GIF in a nutshell:
1) say you want to
compress a 2
bit image. (four colors)
Lets call the colors a,b,c & d.
here's a 13x3 "
bitmap:"
aaaabbbbaabab
ccdaaaaddaaaa
ddddbbaaaaccc
2) The
LZW compressor starts by making a table with four entries in it, one for each color:
00 a
01 b
10 c
11 d
3) LZW then scans the picture ,left to right - top to bottom, looking for the longest pattern of
pixels it cant match to an entry in the table.
In this example, it would see "a" first, and then say.. oh yeah, "a" is in the table.

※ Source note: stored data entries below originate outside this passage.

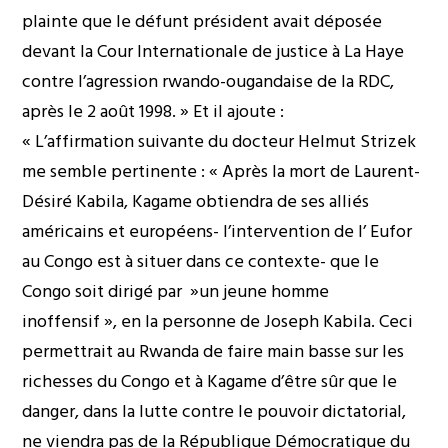
plainte que le défunt président avait déposée
devant la Cour Internationale de justice à La Haye
contre l’agression rwando-ougandaise de la RDC,
après le 2 août 1998. » Et il ajoute :
« L’affirmation suivante du docteur Helmut Strizek
me semble pertinente : « Après la mort de Laurent-
Désiré Kabila, Kagame obtiendra de ses alliés
américains et européens- l’intervention de l’ Eufor
au Congo est à situer dans ce contexte- que le
Congo soit dirigé par »un jeune homme
inoffensif », en la personne de Joseph Kabila. Ceci
permettrait au Rwanda de faire main basse sur les
richesses du Congo et à Kagame d’être sûr que le
danger, dans la lutte contre le pouvoir dictatorial,
ne viendra pas de la République Démocratique du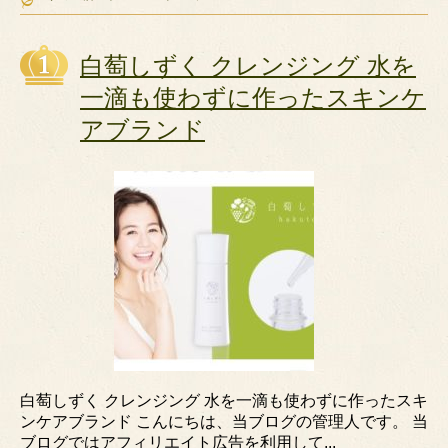
白萄しずく クレンジング 水を
一滴も使わずに作ったスキンケ
アブランド
白萄しずく クレンジング 水を一滴も使わずに作ったスキ
ンケアブランド こんにちは、当ブログの管理人です。 当
ブログではアフィリエイト広告を利用して...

what about "aa"??? nope, "aa" isnt in the table!
so it puts a (
binary) 00 (pattern "a") in the output (compressed) file,
and adds a new entry to its table for "aa":
000 a
001 b
010 c
011 d
100 aa
4) then the next new pattern it finds another "aa" which it recognizes this time, so then it tries to find a match for "aaa"

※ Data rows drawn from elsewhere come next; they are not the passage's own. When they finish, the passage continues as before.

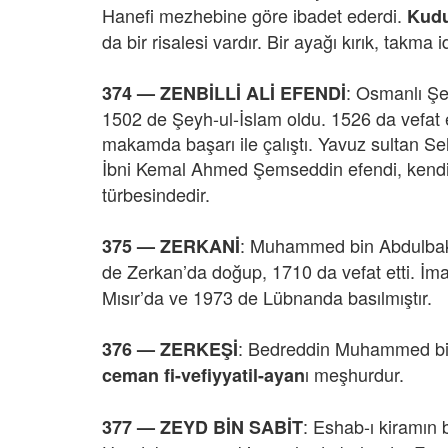
Hanefi mezhebine göre ibadet ederdi.
Kudu
da bir risalesi vardır. Bir ayağı kırık, takm
: Osmanlı Şe
374 —
ZENBİLLİ ALİ EFENDİ
1502 de Şeyh-ul-İslam oldu. 1526 da vefat
makamda başarı ile çalıştı. Yavuz sultan Seli
İbni Kemal Ahmed Şemseddin efendi, kendisi
türbesindedir.
: Muhammed bin Abdulbaki E
375 —
ZERKANİ
de Zerkan’da doğup, 1710 da vefat etti. İm
Mısır’da ve 1973 de Lübnanda basılmıştır.
: Bedreddin Muhammed bin B
376 —
ZERKEŞİ
ı meşhurdur.
ceman fi-vefiyyatil-ayan
: Eshab-ı kiramın 
377 —
ZEYD BİN SABİT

no match, so it writes 100 (the code for "aa") to the output file, and then adds an entry for "aaa" to the table.
000 a
001 b
010 c
011 d
100 aa
101 aaa
5) the next new
pattern it finds is "ab" so it writes a 00 to the output file ("a") and adds a code for "ab" to its table.
000 a
001 b
010 c
011 d
100 aa
101 aaa
110 ab
6) so at this point, 4 pixels have been
encoded, and the output file looks like this:
(in binary) 0010000 which is seven bits. Uncompressed, those 4 pixels "aaaa" would take 8 bits.
So already we have saved a bit!
this process is continued for the rest of the image. it works well on large, heavily patterned data sets.